Enter the continent of Europe, and undertake operations aimed at the heart of Germany and the destruction of her armed forces.
-- Mission Order to General Eisenhower from the Combined Chiefs of Staff
Too often, leaders get overwhelmed with operational details and miss the proverbial "forest for the trees." We spend so much time immersed in who does what...and how they do it...and neglect what is really important -- namely what it is that we are supposed to do...and why it matters.
Military leaders use Mission Orders. These express to subordinates the commander's intent, providing key tasks and outlining the purpose for the mission. In other words, they express what must be done, and why. Mission orders empower subordinates to do the rest, to determine how they will accomplish the mission to meet the commander's intent.
The directive to General Eisenhower for the invasion of Europe is a classic example of a mission order. He wasn't told to invade at Normandy (or Africa or Italy). He was not told what composition of forces he would need nor how and where to position them. His task was to enter the European continent and to undertake operations. His purpose was the destruction of German forces. It was up to Ike to figure out the rest. Of course he would keep his superiors informed while planning, preparing, and executing his mission, but his orders were clear from the beginning.

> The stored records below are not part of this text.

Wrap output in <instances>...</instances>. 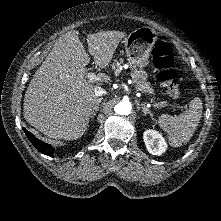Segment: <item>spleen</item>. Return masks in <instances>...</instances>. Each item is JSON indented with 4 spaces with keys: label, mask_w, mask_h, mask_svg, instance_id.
<instances>
[{
    "label": "spleen",
    "mask_w": 221,
    "mask_h": 221,
    "mask_svg": "<svg viewBox=\"0 0 221 221\" xmlns=\"http://www.w3.org/2000/svg\"><path fill=\"white\" fill-rule=\"evenodd\" d=\"M202 109L201 99L194 97L184 113L176 117L168 114L159 116L158 125L167 133L171 146L179 147L191 139L201 119Z\"/></svg>",
    "instance_id": "3e777b00"
}]
</instances>
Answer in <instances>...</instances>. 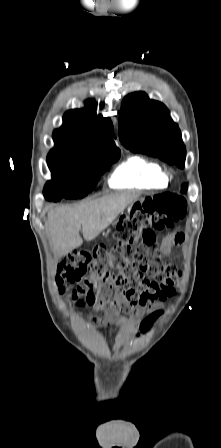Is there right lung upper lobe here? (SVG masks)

Leaders who understand the value of mission orders can spend their limited time enabling the success of subordinates to whom mission orders are assigned. They do this by "checking alignment:"
-- Are assigned tasks aligned with each other? Will the accomplishment of subordinate missions allow the securing of overall goals?
-- Are supporting effort tasks clearly aligned with main effort ones -- and identified as such? Does everyone understand which tasks are most critical and must be accomplished in order to be successful? Are subordinates fully aware of what each other is doing, and how they are proceeding toward mission accomplishment?
-- Are people and organizations aligned against each task, leaving nothing undone?
-- Does the empowerment to accomplish the mission come with the requisite skills and tools, to be successful? Do subordinates have the training, experience, and resources they need to accomplish the mission?
Are you interested in minimizing frustration (yours and your subordinates) in your organization? Stay focused on mission orders. Empower teammates to do what you pay them to do: Figure out how to accomplish the mission...and "git 'er done." Assign mission orders and get out of the way. I am learning that to do so frees me up to do what I am supposed to do -- see the forest, get the right people, promote our brand, build and sustain relationships, and accomplish the mission.
It worked for Ike. That's Leader Business.